TASK TO CARRY OUT. Your answer should be every line with the word "Lamandau", copied from the data below.

##########

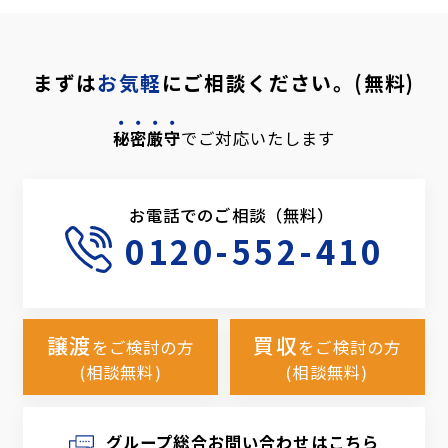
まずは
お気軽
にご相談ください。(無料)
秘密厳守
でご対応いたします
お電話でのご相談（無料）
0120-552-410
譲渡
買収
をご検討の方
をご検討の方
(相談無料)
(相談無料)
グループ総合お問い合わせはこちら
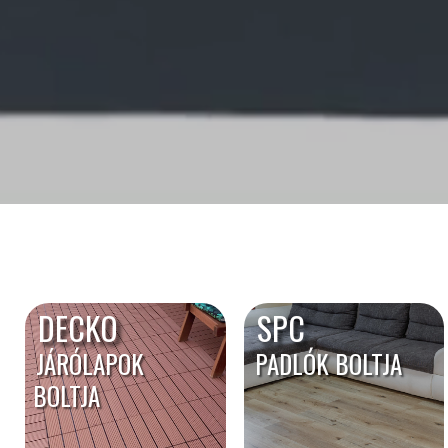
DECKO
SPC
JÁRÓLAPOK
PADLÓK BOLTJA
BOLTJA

##########

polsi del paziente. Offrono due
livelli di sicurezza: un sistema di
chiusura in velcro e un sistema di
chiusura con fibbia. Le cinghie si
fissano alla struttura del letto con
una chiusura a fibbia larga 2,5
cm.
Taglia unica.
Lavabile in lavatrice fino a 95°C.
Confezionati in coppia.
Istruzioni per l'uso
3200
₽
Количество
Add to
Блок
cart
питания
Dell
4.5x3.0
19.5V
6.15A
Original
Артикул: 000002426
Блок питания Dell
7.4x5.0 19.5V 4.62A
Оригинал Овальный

##########

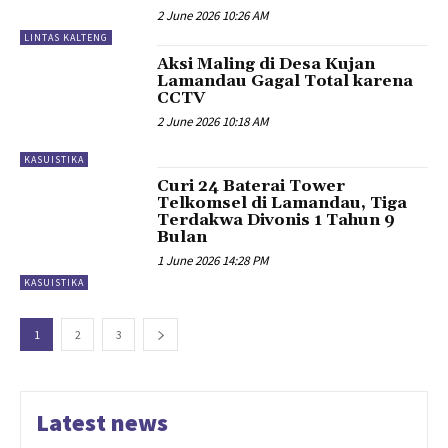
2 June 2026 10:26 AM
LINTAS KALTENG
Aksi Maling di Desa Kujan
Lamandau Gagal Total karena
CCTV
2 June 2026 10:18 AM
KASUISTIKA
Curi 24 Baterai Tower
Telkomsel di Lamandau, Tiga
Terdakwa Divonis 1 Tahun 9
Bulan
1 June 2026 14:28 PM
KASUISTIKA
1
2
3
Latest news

##########

ANSWER FOR THIS EXERCISE.
Lamandau Gagal Total karena
Telkomsel di Lamandau, Tiga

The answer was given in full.